Perlman also pays tribute to his great-uncle Rafal Gutman, who lived in Warsaw at the outbreak of the war.  When the Jews were herded into the ghetto, the Nazis approached the community leaders to appoint someone to make a list of the order in which people were to be deported.

“My great-uncle was offered this position by the Nazis but was reluctant to do it and he committed suicide.”

During one of his trips to Poland, Perlman went to the Jewish Historical Institute in Warsaw and found the last official record of his great-uncle’s life.

“This may sound banal – it was a 1939 telephone directory that had his name, home number and street address.” Perlman then tracked down the address, “and I became the first member of my family to step on the spot that used to house my father’s uncle before he was taken away.  So when I needed a character [during a scene in prewar Warsaw], I decided to give that character my great-uncle’s name.”
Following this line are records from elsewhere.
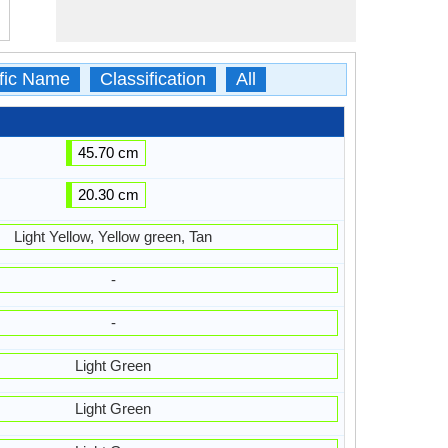
ific Name
Classification
All
45.70 cm
20.30 cm
Light Yellow, Yellow green, Tan
-
-
Light Green
Light Green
While the Holocaust forms the heart of this book, Perlman points out it’s not just a Holocaust novel.

“It’s also a story about civil rights, it’s partly a love story. It’s a story about history and memory and social justice, resistance, courage and unexpected kindness.”

The narrative does not follow a linear, chronological path and jumps around, sometimes on the same page, between continents, characters and eras.  This may jar some readers.

 A paragraph that takes place in the Warsaw Ghetto may be followed by a paragraph set in a Jewish deli in postwar Chicago or a bar in present-day Hell’s Kitchen.

This, and The Street Sweeper’s occasional historical digressions, do not take away from its literary merit. It is layered with overlapping plot lines, powerful themes, moving descriptions and enduring characters. A very inspiring read.